Extensive Reading
Author Info
- IPADS
- Alibaba Group
Background
Large-scale services go further and maintain a KV cache cache (prefix/prompt cache) that reuses KV blocks across different requests that share prefixes.
Most deployed KV eviction strategies reuse general-purpose cache policies:
- Recency-based (LRU, FIFO) and frequency-based (LFU) policies, sometimes combined (e.g., GDFS-style recency–frequency–size heuristics).
These methods are workload-agnostic and overlook several KV-specific realities:
- KV blocks often have short, bursty lifespans; past frequency is a poor predictor of future reuse.

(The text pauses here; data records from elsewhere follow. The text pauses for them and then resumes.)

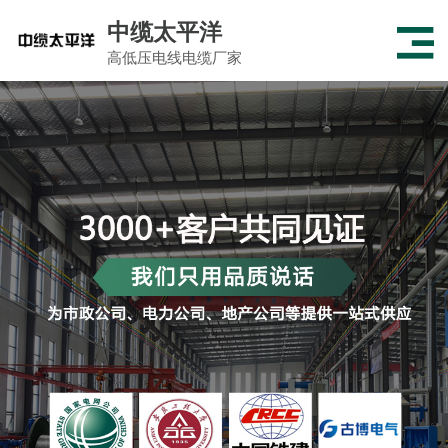
中缆太平洋
高低压电线电缆厂家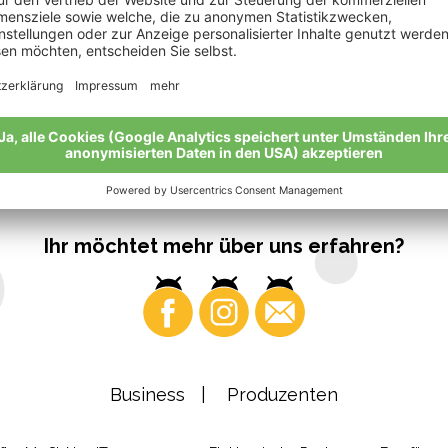
Ihr möchtet mehr über uns erfahren?
Business
Produzenten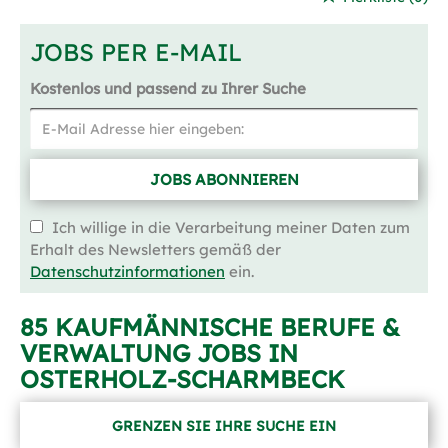
JOBS PER E-MAIL
Kostenlos und passend zu Ihrer Suche
JOBS ABONNIEREN
Ich willige in die Verarbeitung meiner Daten zum
Erhalt des Newsletters gemäß der
Datenschutzinformationen
ein.
85 KAUFMÄNNISCHE BERUFE &
VERWALTUNG JOBS IN
OSTERHOLZ-SCHARMBECK
GRENZEN SIE IHRE SUCHE EIN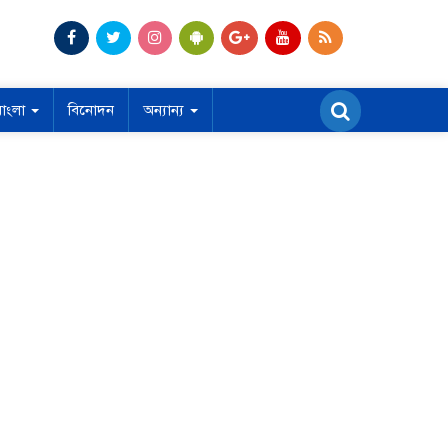
বাংলা
বিনোদন
অন্যান্য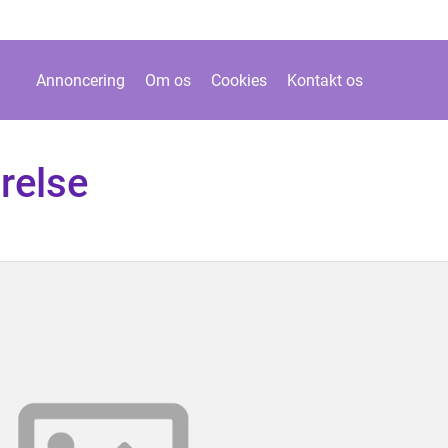
Annoncering
Om os
Cookies
Kontakt os
relse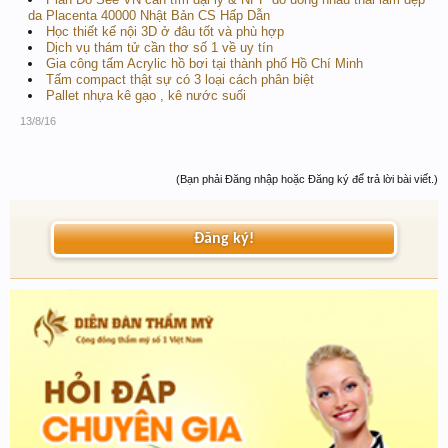
da Placenta 40000 Nhật Bản CS Hấp Dẫn
Học thiết kế nội 3D ở đâu tốt và phù hợp
Dịch vụ thám tử cần thơ số 1 về uy tín
Gia công tấm Acrylic hồ bơi tại thành phố Hồ Chí Minh
Tấm compact thật sự có 3 loại cách phân biệt
Pallet nhựa kê gạo , kê nước suối
13/8/16
(Bạn phải Đăng nhập hoặc Đăng ký để trả lời bài viết.)
Đăng ký!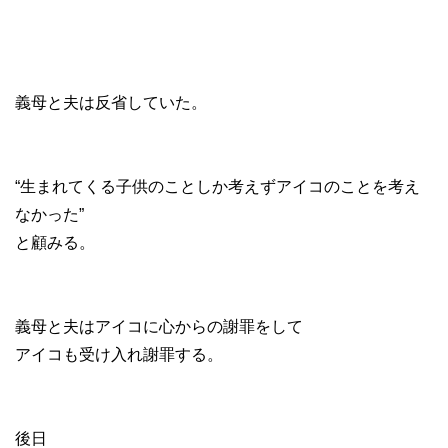
義母と夫は反省していた。
“生まれてくる子供のことしか考えずアイコのことを考え
なかった”
と顧みる。
義母と夫はアイコに心からの謝罪をして
アイコも受け入れ謝罪する。
後日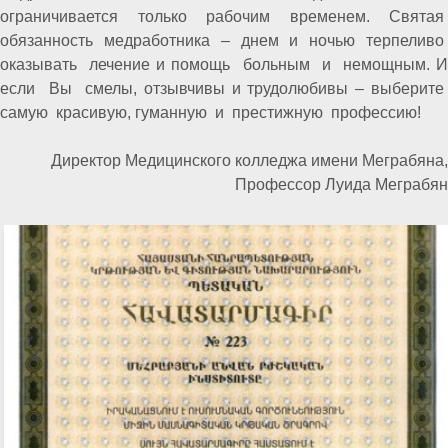
ограничивается только рабочим временем. Святая
обязанность медработника – днем и ночью терпеливо
оказывать лечение и помощь больным и немощным. И
если Вы смелы, отзывчивы и трудолюбивы – выберите
самую красивую, гуманную и престижную профессию!
Директор Медицинского колледжа имени Меграбяна,
Профессор Луида Меграбян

- Different request categories (API vs chat, first turn vs later turns) have very different reuse patterns that generic policies cannot distinguish.
- Spatial locality is highly asymmetric: early “head” blocks of prompts are far more valuable than late “tail” blocks, but standard policies treat all blocks similarly.
Observations
Trace A: To-C workload, a consumer-facing trace including:
- Web/app chatbots,
- File understanding,
- Multimodal interactions,
- Search-enhanced scenarios.
- Human users are in the loop, so interactions are slower and more varied.
Trace B: To-B workload, a business-facing trace accessed through an OpenAI-compatible API:
- Mostly single-turn, programmatic requests,
- High QPS, low per-request latency,
- Heavy use of templates and fixed prompts.
1 Ideal hit rate is lower than synthetic benchmarks
Using an idealized infinite cache (no capacity limit, perfect future knowledge), the authors ask: if KV were never evicted, what fraction of accesses would hit?
The answer is surprisingly modest:
- Around 62% in the consumer trace (Trace A),
- Around 54% in the enterprise API trace (Trace B).
The work also shows a heavy skew:
- A small fraction of KV blocks account for the majority of reuses.
- Around 10% of blocks can be responsible for ~80% of reuse.
2 Who is reusing KV
A natural intuition is that multi-turn chat should dominate KV reuse, since later turns in a conversation reuse the previous context. But the reality is slightly different.
In the API-heavy Trace B, single-turn requests account for the vast majority of KV hits—roughly 97% in the paper’s measurements.
- This happens because many API calls share long, identical system prompts or templates across calls.
In the consumer setting, multi-turn chats do contribute significantly to reuse, but cross-user reuse is extremely rare. Most reuse happens within the same user.
3 Temporal locality: reuse time and lifespan
The authors then study when KV blocks tend to be reused.
They define:
- Reuse time: time between a block’s creation and its next reuse.
- Lifespan: time from creation until its last reuse (after which it is effectively dead).
The results are striking:
- In the consumer trace, most reuses happen within minutes. About 80% of reuses occur within 10 minutes.
- In the API trace, reuse times are dramatically shorter: many reuses happen within seconds due to bursty, programmatic calls.
Looking at lifespan:
- In the consumer setting, 90% of blocks die within about 10 minutes.
- In the API setting, 90% die in under a second.
KV blocks are ephemeral: they either get reused quickly or not at all, with a long tail of a few “evergreen” blocks (like popular system prompts) living much longer.
Crucially, the authors also observe that for each request category (e.g., type + turn index), the reuse time distribution:
- Is well-approximated by an exponential distribution,
- Remains stable across neighboring time windows (e.g., 9–10am vs. 10–11am),
- Shows similar shape across days with similar traffic patterns.
This means that reuse behavior is predictable per category, and can be modeled and updated from recent history.
4 Spatial locality: where in the prompt is reuse concentrated?
KV caching operates at the block level, and each block corresponds to a specific position in the sequence: earlier blocks store the head of the prompt, later blocks the tail.
The answer is clear about spatial locality:
- Reuse is heavily concentrated at the beginning of the prompt.
- Early blocks (system prompts, templates, previous turns) are far more likely to be reused than later blocks.
Blocks with smaller offsets (closer to the start) should be treated as more valuable.
5 KV Size and required capacity
- For modern GQA models (like many Qwen or LLaMA variants), the median KV memory per request is a tiny fraction of the available KV HBM on a serving instance.
- Even at the 99th percentile, a single request often uses only a few percent of KV memory.
On-GPU KV capacity alone can often support near-ideal reuse, potentially reducing the need for complex multi-tier hierarchies in some settings.
Approaches
Core idea: prioritize blocks by estimated reuse probability
Each KV block is tagged with its workload category, For each category, the system:
- Uses recent runtime logs (e.g., last hour) to fit or update an exponential distribution for reuse times.
- For a block that was last accessed at time $t_0$, and is being considered at current time $t$, the age is $t - t_0$.
- The system estimates the probability that this block will be reused in the near future, based on:
- The exponential CDF for that category,
- A notion of remaining lifespan horizon (how long it is still reasonable to expect reuse).